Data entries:

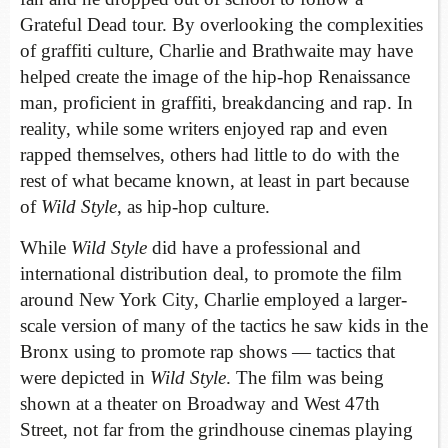
Grateful Dead tour. By overlooking the complexities
of graffiti culture, Charlie and Brathwaite may have
helped create the image of the hip-hop Renaissance
man, proficient in graffiti, breakdancing and rap. In
reality, while some writers enjoyed rap and even
rapped themselves, others had little to do with the
rest of what became known, at least in part because
of
Wild Style
, as hip-hop culture.
While
Wild Style
did have a professional and
international distribution deal, to promote the film
around New York City, Charlie employed a larger-
scale version of many of the tactics he saw kids in the
Bronx using to promote rap shows — tactics that
were depicted in
Wild Style
. The film was being
shown at a theater on Broadway and West 47th
Street, not far from the grindhouse cinemas playing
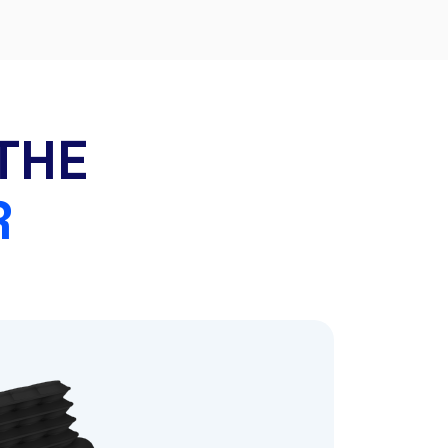
THE
R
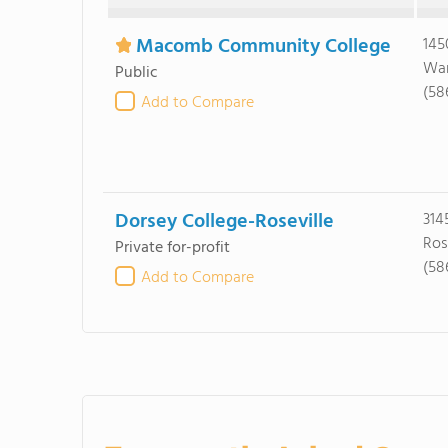
Macomb Community College
145
War
Public
(58
Add to Compare
Dorsey College-Roseville
314
Ros
Private for-profit
(58
Add to Compare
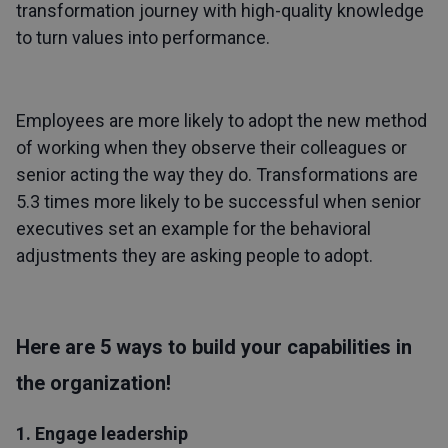
transformation journey with high-quality knowledge
to turn values into performance.
Employees are more likely to adopt the new method
of working when they observe their colleagues or
senior acting the way they do. Transformations are
5.3 times more likely to be successful when senior
executives set an example for the behavioral
adjustments they are asking people to adopt.
Here are 5 ways to build your capabilities in
the organization!
1. Engage leadership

• Assignment: All that is needed is a number: how many lines in the data above contain the string "Charlie".

• Response for this exercise: 2